▶ What you have to do:
Locate each line of the material that contains "anos", then return it.

▶ Records for processing:
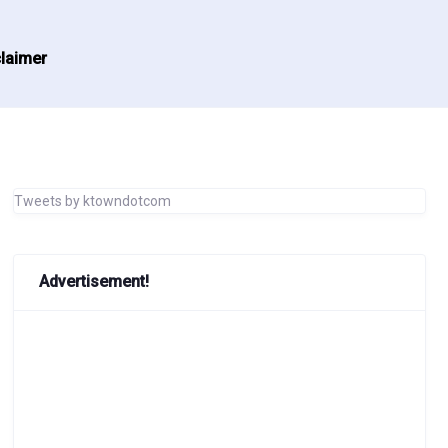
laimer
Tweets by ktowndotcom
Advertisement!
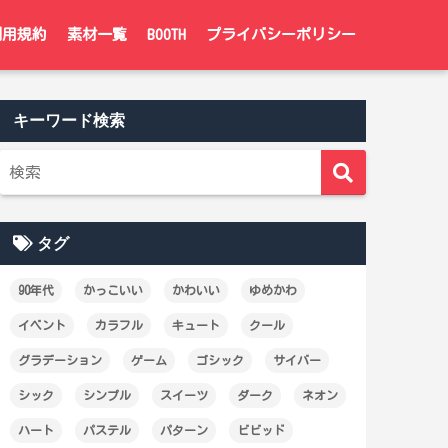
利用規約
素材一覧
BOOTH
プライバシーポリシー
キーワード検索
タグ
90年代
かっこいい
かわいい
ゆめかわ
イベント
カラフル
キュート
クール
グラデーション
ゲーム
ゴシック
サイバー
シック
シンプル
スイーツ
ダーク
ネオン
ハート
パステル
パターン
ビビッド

---

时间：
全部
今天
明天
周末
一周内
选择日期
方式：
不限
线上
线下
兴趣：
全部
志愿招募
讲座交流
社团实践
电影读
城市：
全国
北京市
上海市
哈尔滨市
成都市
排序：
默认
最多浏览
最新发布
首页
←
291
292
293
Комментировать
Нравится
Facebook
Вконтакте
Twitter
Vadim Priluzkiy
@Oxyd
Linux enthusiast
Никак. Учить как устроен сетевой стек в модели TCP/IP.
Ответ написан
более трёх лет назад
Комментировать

--

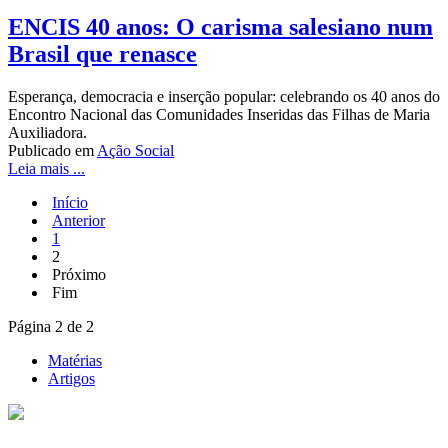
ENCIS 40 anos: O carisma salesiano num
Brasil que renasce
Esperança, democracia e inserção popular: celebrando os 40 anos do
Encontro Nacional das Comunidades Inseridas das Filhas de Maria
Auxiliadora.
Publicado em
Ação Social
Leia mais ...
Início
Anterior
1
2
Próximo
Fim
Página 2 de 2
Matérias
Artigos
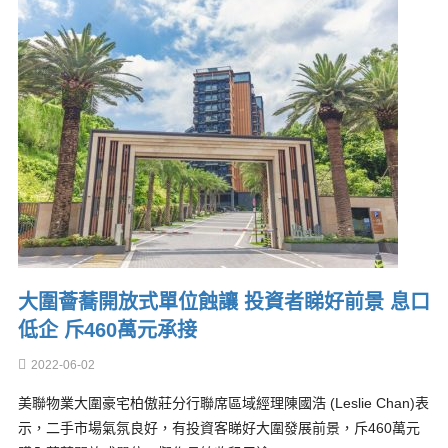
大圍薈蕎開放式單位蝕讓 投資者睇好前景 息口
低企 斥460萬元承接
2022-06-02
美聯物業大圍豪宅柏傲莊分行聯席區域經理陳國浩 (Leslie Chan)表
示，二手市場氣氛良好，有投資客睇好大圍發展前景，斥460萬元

▶ Response area:
ENCIS 40 anos: O carisma salesiano num
Esperança, democracia e inserção popular: celebrando os 40 anos do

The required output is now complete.